● How to complete this task:
Through the line with "that I went" and starting from the first line, return the records below word for word, with pictures left out.
########
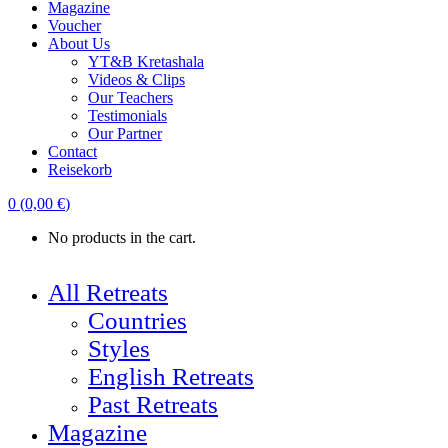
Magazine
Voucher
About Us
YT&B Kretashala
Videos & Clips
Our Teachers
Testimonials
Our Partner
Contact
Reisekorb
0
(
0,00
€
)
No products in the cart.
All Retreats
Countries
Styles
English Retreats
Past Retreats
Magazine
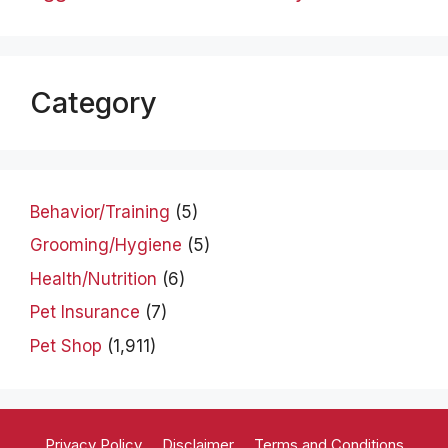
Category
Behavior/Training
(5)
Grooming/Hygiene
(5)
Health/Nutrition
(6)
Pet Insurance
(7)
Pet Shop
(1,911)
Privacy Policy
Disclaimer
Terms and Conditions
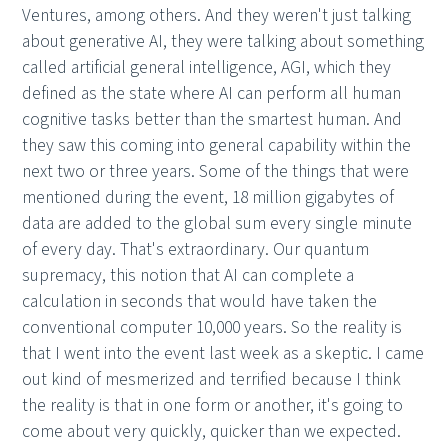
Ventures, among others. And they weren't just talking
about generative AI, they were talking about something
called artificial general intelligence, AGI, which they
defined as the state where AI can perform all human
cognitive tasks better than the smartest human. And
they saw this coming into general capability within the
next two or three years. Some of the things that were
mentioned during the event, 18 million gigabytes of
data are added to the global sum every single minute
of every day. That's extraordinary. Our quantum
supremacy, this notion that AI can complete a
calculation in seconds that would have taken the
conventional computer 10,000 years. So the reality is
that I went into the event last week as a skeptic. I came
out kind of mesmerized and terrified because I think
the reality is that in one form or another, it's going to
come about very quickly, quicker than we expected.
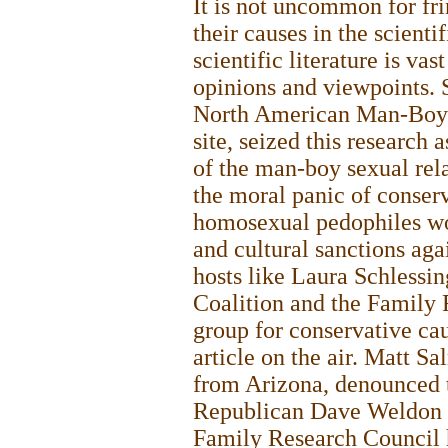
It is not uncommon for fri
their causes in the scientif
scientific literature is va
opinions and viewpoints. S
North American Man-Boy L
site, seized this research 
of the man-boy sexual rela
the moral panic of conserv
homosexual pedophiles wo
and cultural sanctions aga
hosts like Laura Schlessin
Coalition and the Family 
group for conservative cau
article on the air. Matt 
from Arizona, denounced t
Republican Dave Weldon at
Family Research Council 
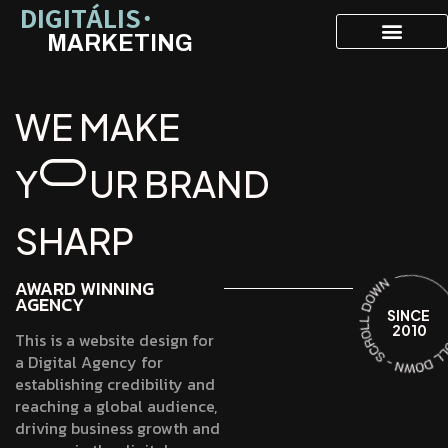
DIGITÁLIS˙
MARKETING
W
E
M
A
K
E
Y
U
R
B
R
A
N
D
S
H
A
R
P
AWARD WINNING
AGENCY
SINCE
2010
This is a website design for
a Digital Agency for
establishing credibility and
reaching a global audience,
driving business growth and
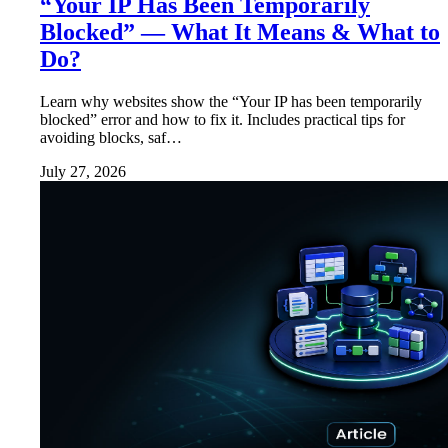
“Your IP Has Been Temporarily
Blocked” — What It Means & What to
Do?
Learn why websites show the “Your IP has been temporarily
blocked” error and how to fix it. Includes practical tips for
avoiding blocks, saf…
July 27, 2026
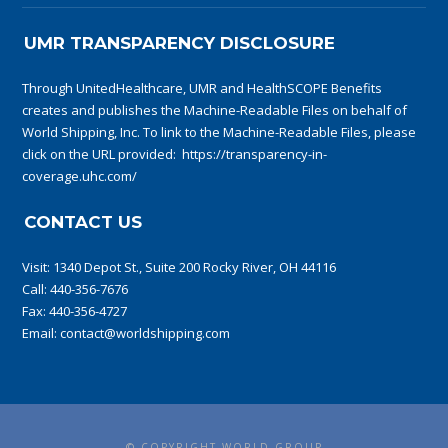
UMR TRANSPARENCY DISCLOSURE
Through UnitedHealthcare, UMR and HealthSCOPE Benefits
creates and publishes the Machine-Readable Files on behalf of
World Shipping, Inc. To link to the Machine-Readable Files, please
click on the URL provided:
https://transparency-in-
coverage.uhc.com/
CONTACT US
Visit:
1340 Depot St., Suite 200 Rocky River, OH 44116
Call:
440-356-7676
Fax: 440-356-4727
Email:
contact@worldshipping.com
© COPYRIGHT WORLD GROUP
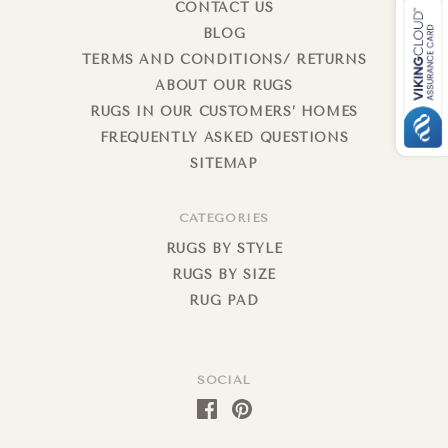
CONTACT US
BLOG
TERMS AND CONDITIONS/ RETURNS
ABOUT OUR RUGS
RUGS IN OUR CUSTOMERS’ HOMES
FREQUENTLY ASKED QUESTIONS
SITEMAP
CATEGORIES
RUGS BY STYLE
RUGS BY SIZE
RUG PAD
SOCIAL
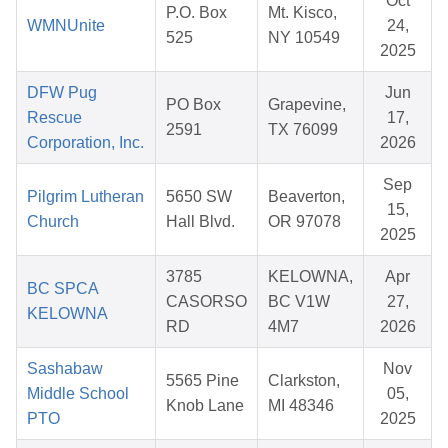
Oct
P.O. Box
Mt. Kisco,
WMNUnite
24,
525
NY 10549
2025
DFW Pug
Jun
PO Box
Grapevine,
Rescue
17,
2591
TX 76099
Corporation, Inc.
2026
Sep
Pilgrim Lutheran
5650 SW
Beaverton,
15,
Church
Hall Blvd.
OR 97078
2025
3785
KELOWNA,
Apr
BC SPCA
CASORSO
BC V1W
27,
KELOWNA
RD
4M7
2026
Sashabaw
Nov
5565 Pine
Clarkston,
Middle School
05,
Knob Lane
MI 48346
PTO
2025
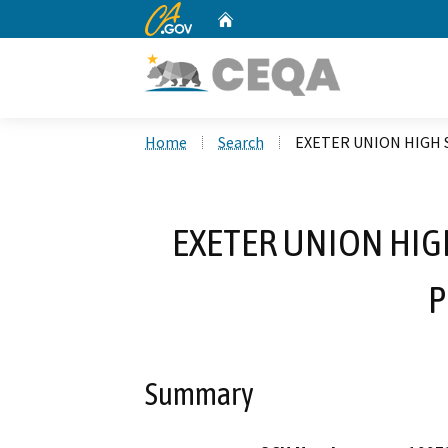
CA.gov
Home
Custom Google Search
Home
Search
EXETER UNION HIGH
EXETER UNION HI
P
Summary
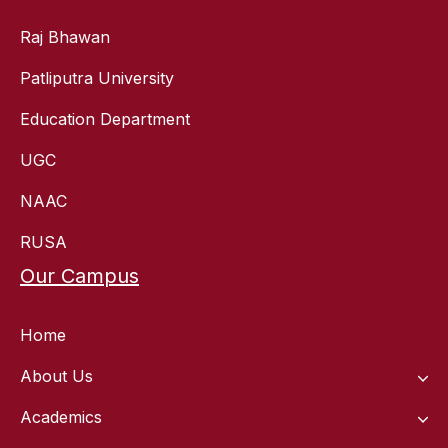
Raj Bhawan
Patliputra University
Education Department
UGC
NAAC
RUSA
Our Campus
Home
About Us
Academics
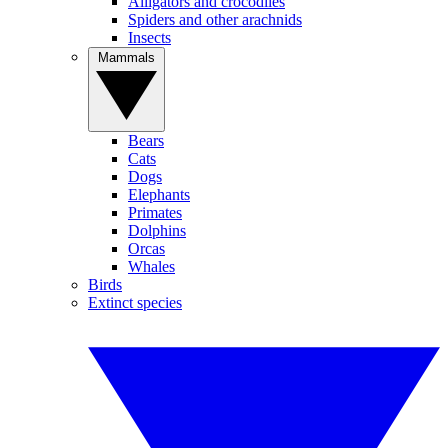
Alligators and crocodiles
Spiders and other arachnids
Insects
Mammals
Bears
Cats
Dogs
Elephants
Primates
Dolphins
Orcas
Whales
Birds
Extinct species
########
● The completed task:
Magazine
Voucher
About Us
YT&B Kretashala
Videos & Clips
Our Teachers
Testimonials
Our Partner
Contact
Reisekorb
0
(
0,00
€
)
No products in the cart.
All Retreats
Countries
Styles
English Retreats
Past Retreats
Magazine
Category
Behavior/Training
(5)
Grooming/Hygiene
(5)
Health/Nutrition
(6)
Pet Insurance
(7)
Pet Shop
(1,911)
Privacy Policy
Disclaimer
Terms and Conditions
Ventures, among others. And they weren't just talking
about generative AI, they were talking about something
called artificial general intelligence, AGI, which they
defined as the state where AI can perform all human
cognitive tasks better than the smartest human. And
they saw this coming into general capability within the
next two or three years. Some of the things that were
mentioned during the event, 18 million gigabytes of
data are added to the global sum every single minute
of every day. That's extraordinary. Our quantum
supremacy, this notion that AI can complete a
calculation in seconds that would have taken the
conventional computer 10,000 years. So the reality is
that I went into the event last week as a skeptic. I came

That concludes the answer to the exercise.